Much of the cost increase during the heat storm was because of high natural gas prices, reaching up to $15 per million British Thermal Units, and higher demand, the grid operator reported.
“The heat wave of September 2022 was one of the most challenging events in the history of the ISO grid,” Elliot Mainzer, CAISO president and CEO, said Nov. 2.
But unprecedented levels of energy storage, conservation from commercial and residential consumers, and “critical” power imports allowed the grid operator to keep power flowing during the intense heat storm.
In addition to increased resource adequacy in California, “new state programs that provided non-market resources to address extreme events [and] enhanced collaboration with state and federal agencies” also contributed to keeping the lights on, CAISO said.
CAISO reported there were more than 60 resources with 4 GW/15,000 MWh of energy storage, including 3.5 GW of lithium-ion battery storage, participating in the market.
The aging natural gas plants helped the grid but when it was most stressed some of the facilities “still experienced high levels of unavailability,” CAISO said. Intense heat also often keeps these plants from running at their maximum output.
The hottest day
Sept. 6 was the hottest day and had the highest demand. The peak load soared to 52,061 MW, with unprecedented temperatures, including 116 degrees in Sacramento and Livermore.

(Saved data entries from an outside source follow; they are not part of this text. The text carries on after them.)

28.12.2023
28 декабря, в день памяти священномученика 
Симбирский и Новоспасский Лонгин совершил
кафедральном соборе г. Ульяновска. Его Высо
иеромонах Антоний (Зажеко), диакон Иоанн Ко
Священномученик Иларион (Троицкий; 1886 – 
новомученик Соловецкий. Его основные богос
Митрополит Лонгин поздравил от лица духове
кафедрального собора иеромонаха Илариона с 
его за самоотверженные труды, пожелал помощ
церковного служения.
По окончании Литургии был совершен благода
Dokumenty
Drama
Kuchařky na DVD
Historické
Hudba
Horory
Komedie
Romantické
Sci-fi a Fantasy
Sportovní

Resource adequacy and non-resource adequacy imports provided 6,300 MW of net imports that day. While the heat wave affected all of western North America, it was not as brutal in the Pacific Northwest and Desert Southwest, allowing power to be sent into California from those areas. The Western Energy Imbalance Market transferred another 1,000 MW into the market, CAISO reported.
Also helping the grid on Sept. 6 was 1,510 MW from consumers reducing their energy in response to flex alerts. The grid operator also called on 1,300 MW of demand response—800 MW of emergency and 500 MW of voluntary demand response—late in the day as solar resources diminished. The performance of demand response won’t be known until the end of the year, CAISO said.
Mainzer said it was important to understand what went right during the relentless heat wave but also what needs to go better.
That includes improving the timing of batteries charging and discharging.
Battery operators typically charge when prices are low and sell when they are high. The timing can be critical because battery output is limited and they may be unable to discharge into the market when most needed because of insufficient charge beforehand.
“Some resources were not charged early in the day due to high energy bids combined with a software issue” on Sept. 6, according to CAISO. Resources “with bids to charge above $150/MWh were not considered even when they had economic merit…[and] prevented these resources from charging to increase their state of charge in the early hours of the day.”
The grid operator acknowledged it is still figuring out how best to integrate storage into the market, stating that high prices experienced during the heatwave “presented the complexities and challenges of managing battery state of charge.”
CAISO concluded there was also a software problem “associated with how the market allows or curtails low-priority exports under very high demand conditions.” It added a software upgrade it hopes will address the issue. It will also alter its calculations used in the Western Energy Imbalance Market resource sufficiency test to avoid over or underestimating available capacity.
CAISO will hold a stakeholder meeting next Thursday to discuss its 2022 Summer Market Performance Report.